I hope my story will bring hope. My oldest DD is recently graduated and soon to start college. We live in a very progressive, large city and her schooling was heavy on the gender unicorn, etc. (though she's old enough to have missed the captured sex ed my younger DD got). DD1 has been TWAW since age 11, crying at times because she feared her dinosaur mom would lose friends and jobs because I'm so "transphobic" (oddly, she wasn't worried her dad would lose out but that's cause she's smart about sexism).
I've been drip feeding her my thoughts for years, but primarily focused on general misogyny. She has countless friends with pronouns requirements, and gender identities. I always showed these kids lots of love, feeding them and trying to make them feel comfortable in our home.
Because she's been exposed to so many young people like this, the "getting to know trans people" plus hearing my feminism plus my progressives politics put her in some deep and painful cognitive dissonance.
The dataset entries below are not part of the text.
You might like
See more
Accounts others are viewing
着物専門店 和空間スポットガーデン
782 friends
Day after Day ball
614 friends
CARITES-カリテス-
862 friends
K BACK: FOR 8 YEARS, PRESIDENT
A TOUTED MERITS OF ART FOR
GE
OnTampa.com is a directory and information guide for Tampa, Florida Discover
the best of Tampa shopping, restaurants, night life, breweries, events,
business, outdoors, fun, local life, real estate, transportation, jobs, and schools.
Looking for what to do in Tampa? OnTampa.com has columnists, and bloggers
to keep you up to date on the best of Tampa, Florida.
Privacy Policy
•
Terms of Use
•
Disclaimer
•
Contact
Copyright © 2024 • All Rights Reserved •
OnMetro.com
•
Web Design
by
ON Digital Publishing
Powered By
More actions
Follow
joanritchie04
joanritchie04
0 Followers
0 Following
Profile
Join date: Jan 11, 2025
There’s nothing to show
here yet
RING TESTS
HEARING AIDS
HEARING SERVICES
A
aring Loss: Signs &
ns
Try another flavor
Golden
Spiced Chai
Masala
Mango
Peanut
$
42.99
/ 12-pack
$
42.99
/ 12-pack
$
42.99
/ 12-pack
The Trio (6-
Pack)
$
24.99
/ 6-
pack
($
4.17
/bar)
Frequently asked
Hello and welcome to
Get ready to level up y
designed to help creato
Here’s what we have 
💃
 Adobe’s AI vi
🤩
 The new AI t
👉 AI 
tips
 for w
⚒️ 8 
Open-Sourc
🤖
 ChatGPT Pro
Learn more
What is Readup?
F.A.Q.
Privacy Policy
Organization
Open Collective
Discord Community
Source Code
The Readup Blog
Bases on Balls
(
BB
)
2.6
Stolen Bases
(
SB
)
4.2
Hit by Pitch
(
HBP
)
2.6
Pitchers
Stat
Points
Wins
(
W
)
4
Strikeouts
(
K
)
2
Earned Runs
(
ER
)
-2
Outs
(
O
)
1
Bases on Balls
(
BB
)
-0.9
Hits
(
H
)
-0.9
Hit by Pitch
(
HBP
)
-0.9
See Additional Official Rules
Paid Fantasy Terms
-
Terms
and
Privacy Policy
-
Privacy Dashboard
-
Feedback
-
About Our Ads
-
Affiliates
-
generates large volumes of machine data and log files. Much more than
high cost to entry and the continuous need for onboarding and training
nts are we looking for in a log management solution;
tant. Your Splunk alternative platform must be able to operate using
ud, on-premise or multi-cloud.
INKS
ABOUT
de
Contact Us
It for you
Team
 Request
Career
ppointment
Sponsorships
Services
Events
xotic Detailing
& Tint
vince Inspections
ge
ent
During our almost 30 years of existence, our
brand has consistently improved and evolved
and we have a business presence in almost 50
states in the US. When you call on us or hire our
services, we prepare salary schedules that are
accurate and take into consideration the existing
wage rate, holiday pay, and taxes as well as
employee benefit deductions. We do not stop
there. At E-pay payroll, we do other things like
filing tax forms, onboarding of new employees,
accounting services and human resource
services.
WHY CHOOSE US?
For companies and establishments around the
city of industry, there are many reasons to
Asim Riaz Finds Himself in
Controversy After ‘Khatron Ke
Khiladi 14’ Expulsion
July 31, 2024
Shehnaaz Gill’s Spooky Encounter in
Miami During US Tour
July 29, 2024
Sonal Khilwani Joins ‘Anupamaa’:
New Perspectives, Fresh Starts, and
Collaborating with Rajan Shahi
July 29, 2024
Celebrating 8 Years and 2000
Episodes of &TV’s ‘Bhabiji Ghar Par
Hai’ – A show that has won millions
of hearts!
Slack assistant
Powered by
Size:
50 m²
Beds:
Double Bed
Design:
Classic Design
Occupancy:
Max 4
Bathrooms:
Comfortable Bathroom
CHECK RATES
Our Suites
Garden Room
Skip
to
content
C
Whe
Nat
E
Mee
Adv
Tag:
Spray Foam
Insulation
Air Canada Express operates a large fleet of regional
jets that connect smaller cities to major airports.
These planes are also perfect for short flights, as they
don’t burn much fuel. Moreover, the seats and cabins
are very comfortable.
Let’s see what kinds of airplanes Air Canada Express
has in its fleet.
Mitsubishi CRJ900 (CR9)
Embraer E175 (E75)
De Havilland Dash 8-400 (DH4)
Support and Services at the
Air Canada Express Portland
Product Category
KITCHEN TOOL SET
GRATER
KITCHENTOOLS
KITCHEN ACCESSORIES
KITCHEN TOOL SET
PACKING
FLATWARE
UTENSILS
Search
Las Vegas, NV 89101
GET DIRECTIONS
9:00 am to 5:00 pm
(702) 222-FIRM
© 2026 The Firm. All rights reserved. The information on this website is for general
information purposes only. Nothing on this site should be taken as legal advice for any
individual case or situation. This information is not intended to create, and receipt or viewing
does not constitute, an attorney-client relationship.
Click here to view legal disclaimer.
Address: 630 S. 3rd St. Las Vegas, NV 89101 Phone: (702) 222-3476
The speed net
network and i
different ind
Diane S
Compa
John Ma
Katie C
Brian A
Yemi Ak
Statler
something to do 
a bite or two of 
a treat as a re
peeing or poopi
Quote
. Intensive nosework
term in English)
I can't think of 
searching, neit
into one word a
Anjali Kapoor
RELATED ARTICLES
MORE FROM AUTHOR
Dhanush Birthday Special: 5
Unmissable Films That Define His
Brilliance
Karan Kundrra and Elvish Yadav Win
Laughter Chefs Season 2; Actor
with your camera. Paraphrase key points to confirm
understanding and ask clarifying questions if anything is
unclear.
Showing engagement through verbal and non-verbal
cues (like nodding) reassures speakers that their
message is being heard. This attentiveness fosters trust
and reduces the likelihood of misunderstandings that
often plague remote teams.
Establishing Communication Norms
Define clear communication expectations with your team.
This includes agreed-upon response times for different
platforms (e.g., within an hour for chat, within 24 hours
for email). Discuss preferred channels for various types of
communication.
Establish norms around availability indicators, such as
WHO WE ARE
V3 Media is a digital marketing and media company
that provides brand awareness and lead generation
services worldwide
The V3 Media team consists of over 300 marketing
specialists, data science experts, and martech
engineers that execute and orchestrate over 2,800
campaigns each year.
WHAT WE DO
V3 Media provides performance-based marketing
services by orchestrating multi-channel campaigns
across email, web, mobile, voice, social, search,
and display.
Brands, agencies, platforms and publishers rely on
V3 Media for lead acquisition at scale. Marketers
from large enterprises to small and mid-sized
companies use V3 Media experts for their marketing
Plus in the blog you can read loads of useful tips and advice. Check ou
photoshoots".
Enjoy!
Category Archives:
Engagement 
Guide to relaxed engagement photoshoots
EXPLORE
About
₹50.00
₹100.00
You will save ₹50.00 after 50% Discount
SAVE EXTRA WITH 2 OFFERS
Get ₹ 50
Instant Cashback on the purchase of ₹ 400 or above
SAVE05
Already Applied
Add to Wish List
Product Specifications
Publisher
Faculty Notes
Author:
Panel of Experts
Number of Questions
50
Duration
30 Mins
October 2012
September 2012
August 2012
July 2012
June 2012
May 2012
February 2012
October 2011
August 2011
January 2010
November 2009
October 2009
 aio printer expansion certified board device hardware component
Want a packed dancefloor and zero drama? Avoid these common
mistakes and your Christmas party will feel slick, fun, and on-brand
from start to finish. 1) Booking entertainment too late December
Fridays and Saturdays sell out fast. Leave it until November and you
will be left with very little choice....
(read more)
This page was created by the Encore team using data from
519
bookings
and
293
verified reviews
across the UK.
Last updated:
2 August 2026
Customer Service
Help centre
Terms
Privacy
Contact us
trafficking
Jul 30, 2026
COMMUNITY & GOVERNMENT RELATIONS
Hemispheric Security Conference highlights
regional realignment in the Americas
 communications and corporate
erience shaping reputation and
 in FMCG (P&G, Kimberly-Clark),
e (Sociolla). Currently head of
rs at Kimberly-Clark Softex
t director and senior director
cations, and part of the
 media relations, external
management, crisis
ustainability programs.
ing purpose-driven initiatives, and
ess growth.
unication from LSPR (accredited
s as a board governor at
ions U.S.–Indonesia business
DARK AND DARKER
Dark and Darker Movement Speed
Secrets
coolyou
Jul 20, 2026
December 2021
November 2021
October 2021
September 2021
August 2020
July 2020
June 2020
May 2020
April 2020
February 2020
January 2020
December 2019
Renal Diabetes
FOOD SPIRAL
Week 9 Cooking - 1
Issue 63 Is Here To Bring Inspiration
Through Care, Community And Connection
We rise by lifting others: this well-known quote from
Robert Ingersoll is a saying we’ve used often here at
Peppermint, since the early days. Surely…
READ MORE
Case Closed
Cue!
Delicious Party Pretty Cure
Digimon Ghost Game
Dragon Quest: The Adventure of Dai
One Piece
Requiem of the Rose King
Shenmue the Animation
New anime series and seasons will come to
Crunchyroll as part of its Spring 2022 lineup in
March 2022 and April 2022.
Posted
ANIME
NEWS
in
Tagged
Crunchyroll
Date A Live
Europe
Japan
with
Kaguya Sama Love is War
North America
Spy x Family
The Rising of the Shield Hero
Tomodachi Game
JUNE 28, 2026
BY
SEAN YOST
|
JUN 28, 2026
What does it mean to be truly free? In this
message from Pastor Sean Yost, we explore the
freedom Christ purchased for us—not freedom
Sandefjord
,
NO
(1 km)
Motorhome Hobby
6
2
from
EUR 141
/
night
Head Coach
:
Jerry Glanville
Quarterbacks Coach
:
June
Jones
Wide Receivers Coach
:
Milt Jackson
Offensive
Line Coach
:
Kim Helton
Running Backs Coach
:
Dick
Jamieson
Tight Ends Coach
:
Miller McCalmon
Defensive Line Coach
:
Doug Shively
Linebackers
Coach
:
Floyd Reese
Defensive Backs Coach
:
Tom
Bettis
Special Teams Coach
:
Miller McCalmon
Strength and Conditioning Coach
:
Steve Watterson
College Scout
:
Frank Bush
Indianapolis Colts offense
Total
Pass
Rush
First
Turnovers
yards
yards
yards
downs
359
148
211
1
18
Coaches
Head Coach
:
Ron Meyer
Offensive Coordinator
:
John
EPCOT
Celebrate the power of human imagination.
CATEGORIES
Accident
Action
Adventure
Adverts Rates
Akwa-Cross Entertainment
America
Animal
For years, we agreed to disagree.
About a year ago, a friend who wanted vir/vamp pronouns made her roll her eyes. Progress, I thought.
When she'd tell me about a new friend to meet up with, I'd always ask their sex. This used to annoy her but then one day she didn't get mad and said quietly, "you ask me that to know if it's a man because you'd give me different guidance, right? You just want to protect me from men who could hurt me."
She was starting to connect dots.
A family member her age is a male bodied transwoman (no surgery, just hormones). This person's mental health has always worried us. But this person's misogyny and lack of empathy for women started to piss her off. Yup, I thought. Even our loved ones can't escape it.
Then, this year, her maturing mind met Dylan Mulvaney. She had a massive peaking over the summer and now can't stop talking to friends about it, sadly losing one male friend in the process. I even got a "mom, you were right". I didn't gloat (damn, that was tough).
Once she started opening up to other 17, 18, 19 and 20somethings, a strange thing happened. All her mom's arguments (fine tuned on MN, thank you witches) started peaking other young women and she found a lot of her friends thought the same but were terrified to speak up. She found this latter example was particularly true for her less privileged friends, especially women from very patriarchal cultures, kids of immigrants and Black and Native Americans (we're in the states, so different social issues, but quite relevant when you consider intersectional feminism).
I can't tell you my relief, my pride and my renewed hope that this isn't a lost cause. Don't give up one the young ones. They will get there eventually. We don't appoint teenagers to government posts for a reason! They need time to mature. Once they do, they become ambassadors. Keep the hope!